>>72
>自然で手を加えていないものが美しいって言いたいのかな?

いや、そうじゃないのよ。
例えば、船や飛行機だって、すっごく自然の合理に従って造ってるから、浮かぶわけでしょう。
そして、そうやって自然の摂理にかなって産まれた形状はとても迫力があったり美しかったりするでしょう。
音楽もそういう「自然のチカラ」に逆らわずに、逆に自然の力を利用するような、そういう書き方や演奏の仕方が美しいかなと。
まあ、抽象論だけどね。
この私が言う飛行機や船の「善」に対して、「悪」はないわよ。
理にかなってない飛行機や船は浮かばないわよね。沈むし落ちる。

ボカロ曲は、小学生が考えた「ボクが考えた最強の飛行機!」って感じなのよね。
夢いっぱいだけど、絶対に飛ばないなつーさ。
それはさ、多分、作者の知能がそのまま表現されてしまっている。
これ、侮蔑じゃなくて、ホントに作曲なり編曲はアタマの中身が出るのよ。
例えば、音がぶつかって濁ってるとするじゃん。
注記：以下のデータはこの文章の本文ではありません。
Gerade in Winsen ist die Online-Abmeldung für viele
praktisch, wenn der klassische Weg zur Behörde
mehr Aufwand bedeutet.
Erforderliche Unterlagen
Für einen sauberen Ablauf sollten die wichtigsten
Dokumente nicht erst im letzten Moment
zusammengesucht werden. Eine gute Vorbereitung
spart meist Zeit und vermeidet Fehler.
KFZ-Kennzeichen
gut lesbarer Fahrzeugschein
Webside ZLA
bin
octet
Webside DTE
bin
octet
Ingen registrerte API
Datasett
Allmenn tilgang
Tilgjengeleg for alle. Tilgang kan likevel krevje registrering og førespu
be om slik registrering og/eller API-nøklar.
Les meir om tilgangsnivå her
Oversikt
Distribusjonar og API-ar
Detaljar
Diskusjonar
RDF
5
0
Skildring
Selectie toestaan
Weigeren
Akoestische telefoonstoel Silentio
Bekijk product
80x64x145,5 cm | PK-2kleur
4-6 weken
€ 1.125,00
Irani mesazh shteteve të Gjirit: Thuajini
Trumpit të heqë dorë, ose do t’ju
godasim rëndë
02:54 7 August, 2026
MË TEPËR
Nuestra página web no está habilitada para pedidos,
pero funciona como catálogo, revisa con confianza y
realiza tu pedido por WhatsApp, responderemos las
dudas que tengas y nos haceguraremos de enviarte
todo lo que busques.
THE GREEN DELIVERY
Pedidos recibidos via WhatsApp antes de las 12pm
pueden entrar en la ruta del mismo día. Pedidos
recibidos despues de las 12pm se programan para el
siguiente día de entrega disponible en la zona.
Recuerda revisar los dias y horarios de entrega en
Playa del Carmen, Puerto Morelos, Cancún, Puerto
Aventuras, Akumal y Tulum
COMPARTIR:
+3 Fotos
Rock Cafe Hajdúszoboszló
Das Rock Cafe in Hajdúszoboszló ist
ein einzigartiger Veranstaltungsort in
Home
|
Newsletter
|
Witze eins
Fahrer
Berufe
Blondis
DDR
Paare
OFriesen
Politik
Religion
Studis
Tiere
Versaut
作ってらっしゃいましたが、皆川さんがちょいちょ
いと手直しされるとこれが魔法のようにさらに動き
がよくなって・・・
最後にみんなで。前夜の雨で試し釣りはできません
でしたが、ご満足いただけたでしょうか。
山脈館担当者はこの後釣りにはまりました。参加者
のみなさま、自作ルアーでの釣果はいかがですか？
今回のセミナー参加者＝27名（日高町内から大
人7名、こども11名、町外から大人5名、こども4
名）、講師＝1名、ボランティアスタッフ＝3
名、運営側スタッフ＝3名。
アタマ悪い子はフェーダーで音量下げて調整しようとするじゃん。
でも、頭いい子だったら、ぶつかってる音を外すか、主旋律なりルートを変更するでしょう。
このへんでも、要領の良さや機転の利かせ方が出るしさ。

音楽って、コダワリと機転の複合的なものだから。打ち込みやってると気づきにくいけど、音にはフィジカルな、体の動きを含む要素が凄くあるからさ。
「このフレーズの動かし方、上手いな!」みたいなのがスゲーあるのよ。つーか、そういうものの集合体よ。
まあ、好き嫌いとは別よ。

ボカロ曲好きは、要領悪い、不器用なヤツ多いんじゃないかしらね。
「え?そっち行っちゃうの?ええ?そこで揉めるの?そこで喧嘩するの?ええ、もうやめるの??」
色々大変だろうなって感じ。道徳的な善悪つーより「要領の悪さ、しつこさ」を、音からすげー感じる。